A community in Kapiro north of Auckland have been steadily growing wildlife corridors along their local streams to support native birds and combat soil erosion. With help from Westpac and Trees That Count, they’ve had a successful planting season with 200 more trees in the ground.
The Kapiro and Rangitane stream starts in the hills near Somerville Road outside of Auckland, and Rangitane flows all the way out to the northern side of Kerikeri inlet. It runs through small pockets of wetland but is otherwise channelled through wide open areas.
Over a decade ago, locals first noticed a problem with soil erosion, with large amounts of soil sediment being deposited into Rangitane stream from the crumbling banks of an open stormwater channel. The reserve was also a source of many weeds, spreading tall gorse, tobacco weed, blackberries and other weeds to the stream banks and surrounding areas.
Rare native birds including weweia/New Zealand grebe, mioweka/banded rail, pūweto/spotless crake and brown kiwi live in the pockets of vegetation along the waterways, so locals set about creating a plan to plant native trees in order to help repair the soil erosion and link patches of bush together, creating wildlife corridors for native birds.
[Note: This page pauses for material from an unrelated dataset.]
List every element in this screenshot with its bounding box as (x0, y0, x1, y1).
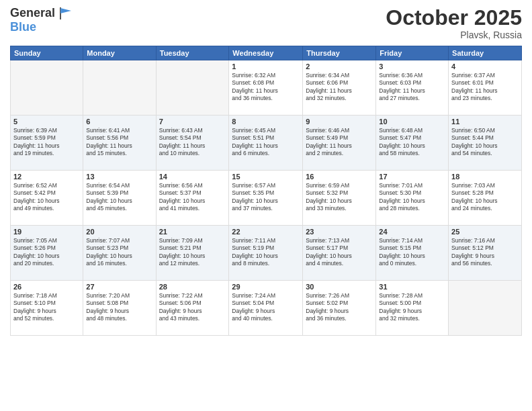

Because the area is warm and rains often, local volunteers are able to plant all year round. They’re often helped out by students from Pakiri School and local landowners, which means the community have been able to plant over 7,000 in the past 11 years.
This planting season, Trees That Count matched the project with 200 native trees funded into our marketplace by Westpac and a special community planting day was held to get them in the ground.
The community has no plans to slow down, with plans to expand their planting to specifically address water quality and support whitebait to thrive in the streams.